Reputation: 113
so i've run into a perplexing issue when utilising the dict.get() method in python in conjunction with a default of a dict[index]:
d = {1: 1}
d2 = {2: 2}
#throws KeyError
d.get(1, d2[1])
i'm a little lost on why this happens....in my mind the d2
index should never be called, given that the key 1 exists in d
. I'm guessing this is an implementation detail i'm missing and can't seem to find more info on.
Is there any help/hope for me?
Upvotes: 0
Views: 83
Reputation: 51093
d.get(1, d2[1])
is not a conditional/branching statement or expression like if
is, it is just a normal method call, so all of the code is evaluated unconditionally.
Before the get
method can be called, its arguments need to be evaluated. d2[1]
is the second argument, so this is evaluated - raising KeyError - before the method is called at all. So this is the expected behaviour, not an implementation detail.
To do what you want, you can use a conditional expression like below, which will only raise KeyError when neither dictionary has the key. The expression d2[1]

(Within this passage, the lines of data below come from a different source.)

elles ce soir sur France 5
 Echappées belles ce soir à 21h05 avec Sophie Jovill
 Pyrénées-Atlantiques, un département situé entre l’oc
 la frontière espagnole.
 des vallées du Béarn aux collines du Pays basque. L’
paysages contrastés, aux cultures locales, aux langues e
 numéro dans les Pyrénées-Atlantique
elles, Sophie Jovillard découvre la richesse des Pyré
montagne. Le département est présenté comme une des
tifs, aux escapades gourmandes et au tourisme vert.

is not evaluated unless the condition is false, because the if
expression branches.
d[1] if 1 in d else d2[1]
Upvotes: 1
Reputation: 531718
The expressions used for the arguments to get
(or any function) must be evaluated before get
is ever called. Python doesn't have lazy evaluation semantics, and this is part of the language's definition, not an implementation detail of CPython.
Compare this with something like the defaultdict
type, which takes a callable that returns a default value, rather than the default value itself.
defaultdict(lambda: 3) # not defaultdict(3)
defaultdict(int) # not defaultdict(0); int happens to return
# 0 when called with no arguments.
get
, however, expects a value, not a function that can be called to produce a value.